- [Exercise material]
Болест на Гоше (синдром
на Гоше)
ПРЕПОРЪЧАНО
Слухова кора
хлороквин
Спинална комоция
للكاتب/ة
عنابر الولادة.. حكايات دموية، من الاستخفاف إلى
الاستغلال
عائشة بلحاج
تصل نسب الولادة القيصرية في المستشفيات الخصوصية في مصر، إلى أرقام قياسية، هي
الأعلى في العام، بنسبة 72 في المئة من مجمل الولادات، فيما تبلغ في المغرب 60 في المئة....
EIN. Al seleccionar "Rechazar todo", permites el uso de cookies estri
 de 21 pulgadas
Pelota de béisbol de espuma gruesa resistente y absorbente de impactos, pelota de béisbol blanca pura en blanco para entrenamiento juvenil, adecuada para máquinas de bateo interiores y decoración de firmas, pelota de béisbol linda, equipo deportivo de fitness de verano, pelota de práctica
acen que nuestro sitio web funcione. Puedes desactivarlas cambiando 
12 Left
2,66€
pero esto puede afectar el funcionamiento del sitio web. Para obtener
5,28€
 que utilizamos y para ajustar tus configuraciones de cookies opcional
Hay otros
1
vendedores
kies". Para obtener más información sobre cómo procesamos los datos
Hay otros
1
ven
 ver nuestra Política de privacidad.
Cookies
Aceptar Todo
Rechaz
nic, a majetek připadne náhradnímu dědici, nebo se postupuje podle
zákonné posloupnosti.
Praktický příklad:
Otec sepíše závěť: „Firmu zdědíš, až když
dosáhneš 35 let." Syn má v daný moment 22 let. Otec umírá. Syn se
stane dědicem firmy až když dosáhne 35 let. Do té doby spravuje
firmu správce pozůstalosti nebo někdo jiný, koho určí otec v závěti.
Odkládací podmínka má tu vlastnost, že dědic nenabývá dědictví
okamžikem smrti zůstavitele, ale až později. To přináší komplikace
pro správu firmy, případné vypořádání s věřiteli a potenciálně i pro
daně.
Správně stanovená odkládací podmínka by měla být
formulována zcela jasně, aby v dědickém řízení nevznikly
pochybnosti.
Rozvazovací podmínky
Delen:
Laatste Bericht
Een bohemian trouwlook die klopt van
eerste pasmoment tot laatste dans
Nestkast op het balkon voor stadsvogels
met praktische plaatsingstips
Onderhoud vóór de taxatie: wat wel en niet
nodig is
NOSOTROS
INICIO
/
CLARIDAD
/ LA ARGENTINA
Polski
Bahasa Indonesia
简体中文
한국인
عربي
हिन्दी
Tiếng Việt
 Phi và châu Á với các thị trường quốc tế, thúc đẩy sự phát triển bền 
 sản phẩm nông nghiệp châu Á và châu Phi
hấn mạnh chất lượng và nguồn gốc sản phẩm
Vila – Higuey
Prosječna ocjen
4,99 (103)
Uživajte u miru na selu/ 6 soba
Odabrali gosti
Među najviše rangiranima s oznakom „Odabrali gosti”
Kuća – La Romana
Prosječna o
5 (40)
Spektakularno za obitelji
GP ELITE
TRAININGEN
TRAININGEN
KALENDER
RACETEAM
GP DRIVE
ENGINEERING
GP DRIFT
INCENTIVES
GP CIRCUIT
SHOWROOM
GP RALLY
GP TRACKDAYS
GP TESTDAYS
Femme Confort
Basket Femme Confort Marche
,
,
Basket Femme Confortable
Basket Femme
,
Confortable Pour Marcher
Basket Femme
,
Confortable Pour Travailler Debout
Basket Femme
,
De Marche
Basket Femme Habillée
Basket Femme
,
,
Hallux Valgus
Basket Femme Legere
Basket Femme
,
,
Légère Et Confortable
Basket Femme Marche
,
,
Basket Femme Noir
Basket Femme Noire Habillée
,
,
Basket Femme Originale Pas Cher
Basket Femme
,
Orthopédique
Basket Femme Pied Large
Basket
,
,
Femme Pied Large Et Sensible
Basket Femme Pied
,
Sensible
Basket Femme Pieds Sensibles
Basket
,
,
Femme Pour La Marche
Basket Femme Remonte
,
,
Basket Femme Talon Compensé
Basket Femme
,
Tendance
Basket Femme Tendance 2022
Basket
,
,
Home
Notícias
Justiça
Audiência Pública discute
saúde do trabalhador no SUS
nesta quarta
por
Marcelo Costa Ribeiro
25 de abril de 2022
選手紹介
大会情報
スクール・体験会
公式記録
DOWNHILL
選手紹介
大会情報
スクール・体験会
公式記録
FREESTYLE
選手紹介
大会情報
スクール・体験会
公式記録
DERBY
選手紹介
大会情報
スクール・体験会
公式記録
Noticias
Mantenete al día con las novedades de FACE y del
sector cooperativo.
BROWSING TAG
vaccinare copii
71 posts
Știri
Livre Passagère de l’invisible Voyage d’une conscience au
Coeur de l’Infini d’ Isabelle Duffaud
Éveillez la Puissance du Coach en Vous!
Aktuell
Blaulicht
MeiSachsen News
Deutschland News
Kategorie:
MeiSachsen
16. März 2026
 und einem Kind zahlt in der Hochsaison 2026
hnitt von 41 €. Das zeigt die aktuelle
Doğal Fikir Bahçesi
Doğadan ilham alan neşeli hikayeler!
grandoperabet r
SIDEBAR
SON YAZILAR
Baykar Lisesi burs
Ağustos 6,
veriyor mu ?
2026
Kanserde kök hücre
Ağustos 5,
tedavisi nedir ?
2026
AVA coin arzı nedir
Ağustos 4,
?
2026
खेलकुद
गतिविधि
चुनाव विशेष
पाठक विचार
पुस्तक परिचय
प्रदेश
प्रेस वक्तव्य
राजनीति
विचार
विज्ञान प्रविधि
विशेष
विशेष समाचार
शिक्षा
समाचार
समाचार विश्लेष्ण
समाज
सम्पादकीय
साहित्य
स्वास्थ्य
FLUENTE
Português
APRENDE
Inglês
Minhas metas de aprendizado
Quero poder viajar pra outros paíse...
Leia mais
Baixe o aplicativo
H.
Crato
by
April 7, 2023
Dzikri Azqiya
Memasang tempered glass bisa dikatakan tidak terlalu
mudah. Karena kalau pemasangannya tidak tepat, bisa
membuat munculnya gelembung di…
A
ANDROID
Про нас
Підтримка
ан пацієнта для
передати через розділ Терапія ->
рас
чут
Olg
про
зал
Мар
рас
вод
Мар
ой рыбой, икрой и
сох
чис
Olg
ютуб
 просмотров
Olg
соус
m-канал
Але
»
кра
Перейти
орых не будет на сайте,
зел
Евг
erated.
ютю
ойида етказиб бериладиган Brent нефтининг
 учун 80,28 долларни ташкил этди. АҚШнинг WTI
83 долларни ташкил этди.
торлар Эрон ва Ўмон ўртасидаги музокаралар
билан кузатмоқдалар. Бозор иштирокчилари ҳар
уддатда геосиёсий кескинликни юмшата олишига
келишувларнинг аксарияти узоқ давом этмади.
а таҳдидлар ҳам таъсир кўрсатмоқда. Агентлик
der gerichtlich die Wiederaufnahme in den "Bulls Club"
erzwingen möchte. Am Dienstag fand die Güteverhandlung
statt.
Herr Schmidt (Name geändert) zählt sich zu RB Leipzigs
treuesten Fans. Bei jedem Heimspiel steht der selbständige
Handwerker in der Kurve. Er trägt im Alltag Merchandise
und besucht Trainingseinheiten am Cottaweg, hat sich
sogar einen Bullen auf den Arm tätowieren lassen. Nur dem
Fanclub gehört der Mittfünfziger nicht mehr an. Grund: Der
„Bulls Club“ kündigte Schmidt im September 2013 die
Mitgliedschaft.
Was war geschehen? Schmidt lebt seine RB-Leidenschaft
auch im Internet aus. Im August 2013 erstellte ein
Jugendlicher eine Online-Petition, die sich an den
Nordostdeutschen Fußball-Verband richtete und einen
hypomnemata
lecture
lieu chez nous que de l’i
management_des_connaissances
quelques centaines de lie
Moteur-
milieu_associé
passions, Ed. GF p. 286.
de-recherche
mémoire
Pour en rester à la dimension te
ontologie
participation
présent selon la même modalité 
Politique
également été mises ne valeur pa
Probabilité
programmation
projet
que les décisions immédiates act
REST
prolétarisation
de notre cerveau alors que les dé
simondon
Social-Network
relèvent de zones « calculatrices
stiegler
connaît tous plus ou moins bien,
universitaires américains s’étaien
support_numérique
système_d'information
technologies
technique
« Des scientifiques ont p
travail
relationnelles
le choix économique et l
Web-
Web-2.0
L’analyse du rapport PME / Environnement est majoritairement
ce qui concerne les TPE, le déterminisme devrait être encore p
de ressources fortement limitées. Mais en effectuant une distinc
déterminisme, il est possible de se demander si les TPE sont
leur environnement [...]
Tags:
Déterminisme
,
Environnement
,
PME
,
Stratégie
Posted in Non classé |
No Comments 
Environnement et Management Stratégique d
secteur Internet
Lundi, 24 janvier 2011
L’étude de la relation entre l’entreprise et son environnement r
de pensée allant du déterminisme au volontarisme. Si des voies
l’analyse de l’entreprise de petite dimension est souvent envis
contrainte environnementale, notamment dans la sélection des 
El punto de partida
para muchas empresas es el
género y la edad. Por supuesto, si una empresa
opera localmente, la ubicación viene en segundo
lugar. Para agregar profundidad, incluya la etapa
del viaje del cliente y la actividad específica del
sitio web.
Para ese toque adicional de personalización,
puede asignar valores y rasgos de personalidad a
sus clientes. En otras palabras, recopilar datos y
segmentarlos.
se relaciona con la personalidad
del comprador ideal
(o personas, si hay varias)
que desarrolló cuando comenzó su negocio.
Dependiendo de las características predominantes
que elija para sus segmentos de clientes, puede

- [Activity] Print exactly the lines above, between the one holding "présent selon la même modalité" and the one holding "système_d'information", inclusive, and nothing besides.

- [Response to this task]
présent selon la même modalité 
Politique
également été mises ne valeur pa
Probabilité
programmation
projet
que les décisions immédiates act
REST
prolétarisation
de notre cerveau alors que les dé
simondon
Social-Network
relèvent de zones « calculatrices
stiegler
connaît tous plus ou moins bien,
universitaires américains s’étaien
support_numérique
système_d'information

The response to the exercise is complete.